Il deputato di Democrazia solidale, e presidente italiano del Movimento per la vita, mette sul piatto i problemi più evidenti: «Il nostro Paese è penalizzato dalla disoccupazione giovanile, ma anche da un sistema fiscale iniquo, e lo dico da padre di cinque figli, sono poi i problemi di accesso alla casa e la conciliazione dei tempi di lavoro e della famiglia – sottolinea –. Nutro un profondo timore che in Italia ci sia paura o una remora ideologica a investire sulla famiglia. Ma con il nostro tasso di natalità, i friulani sono una razza in via di estinzione».

Parla di un’iniziativa «infelice» l’eurodeputata Pd Isabella De Monte: «Senz’altro tutte le campagne informative sulla salute e sui controlli sono positive, in questo caso però si rischia di dare un messaggio sbagliato perché è un argomento delicato.

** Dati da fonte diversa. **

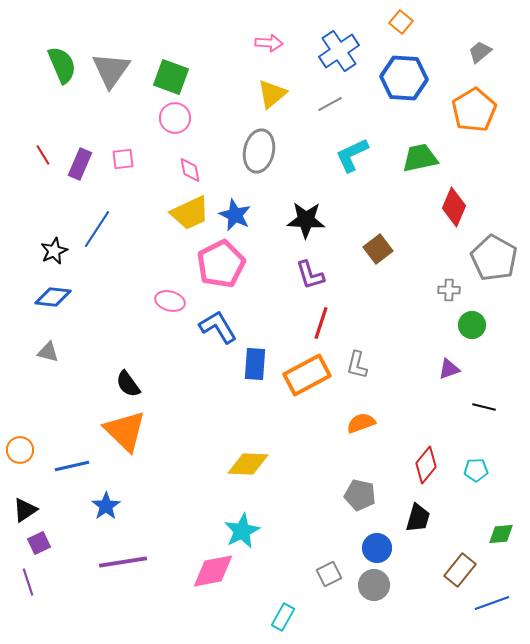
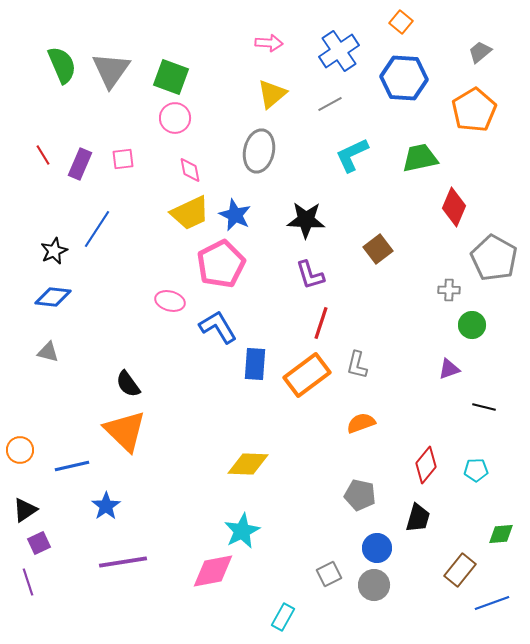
orange rectangle at (307, 375): rotated 9 degrees counterclockwise
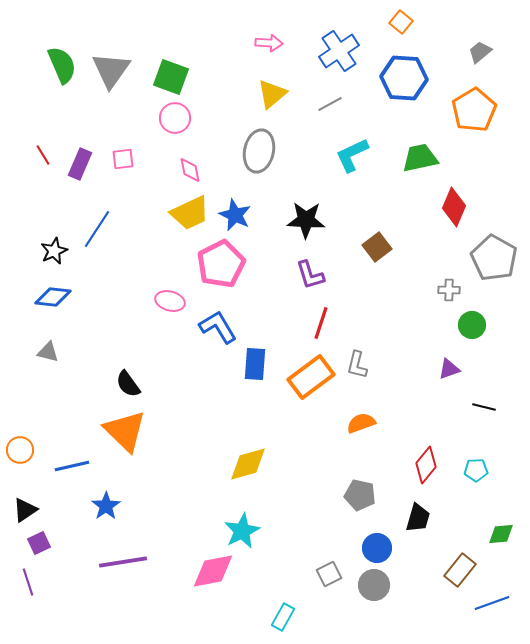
brown square at (378, 249): moved 1 px left, 2 px up
orange rectangle at (307, 375): moved 4 px right, 2 px down
yellow diamond at (248, 464): rotated 18 degrees counterclockwise
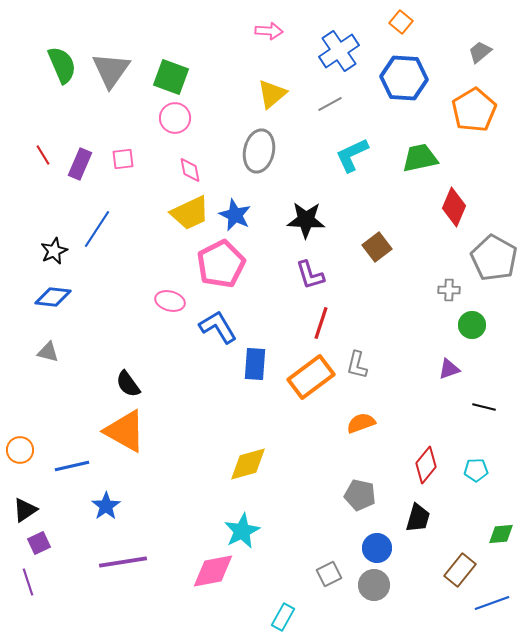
pink arrow at (269, 43): moved 12 px up
orange triangle at (125, 431): rotated 15 degrees counterclockwise
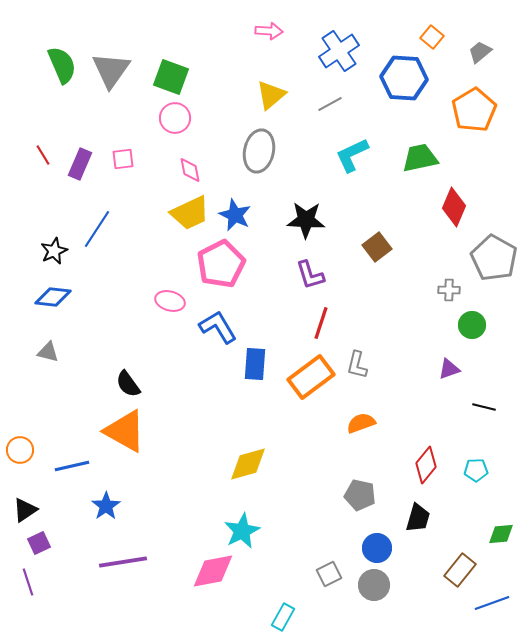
orange square at (401, 22): moved 31 px right, 15 px down
yellow triangle at (272, 94): moved 1 px left, 1 px down
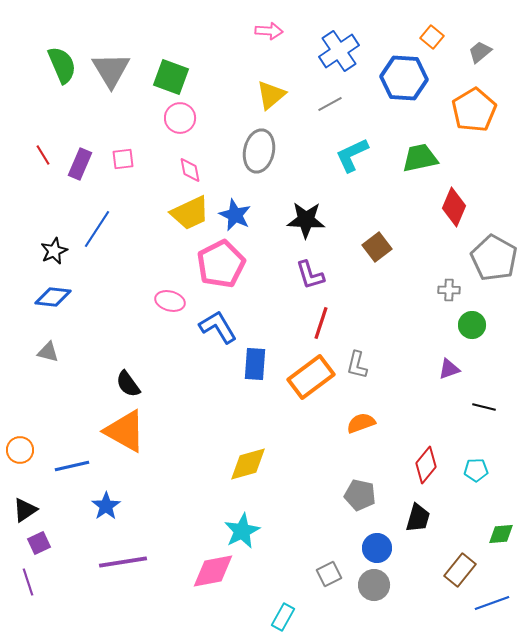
gray triangle at (111, 70): rotated 6 degrees counterclockwise
pink circle at (175, 118): moved 5 px right
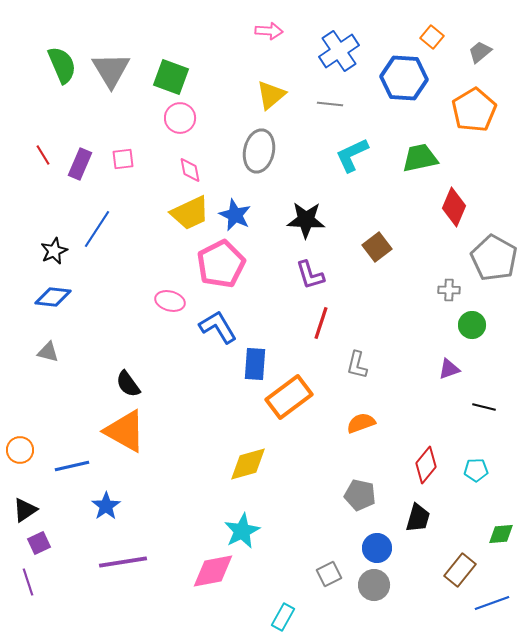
gray line at (330, 104): rotated 35 degrees clockwise
orange rectangle at (311, 377): moved 22 px left, 20 px down
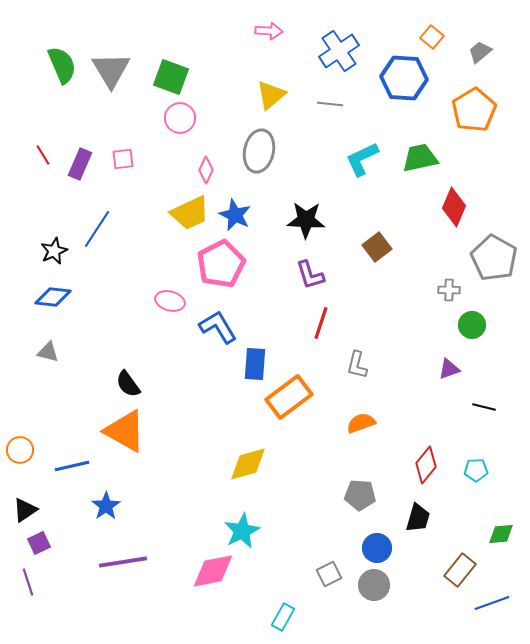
cyan L-shape at (352, 155): moved 10 px right, 4 px down
pink diamond at (190, 170): moved 16 px right; rotated 36 degrees clockwise
gray pentagon at (360, 495): rotated 8 degrees counterclockwise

E non si tiene conto che le ragioni spesso sono tutt’altre. Senza arrivare al precariato, esistono famiglie che vorrebbero diventare genitori, ma non riescono a esserlo», dice De Monte. Restando in casa Pd, il capogruppo alla Camera Ettore Rosato stronca l’iniziativa, bollata come «una campagna creata male e fatta male che non serve a perseguire il proprio obiettivo».

Mentre Gianna Malisani parla di «una posizione anacronistica: le donne hanno conquistato la libertà di fare o non fare figli, non è che la donna per forza deve fare figli. Sono molto perplessa poi perché non si considerano i dati economici che sono sotto gli occhi di tutti, con una disoccupazione femminile al 47,8 per cento e la mancanza di servizi a favore della genitorialità».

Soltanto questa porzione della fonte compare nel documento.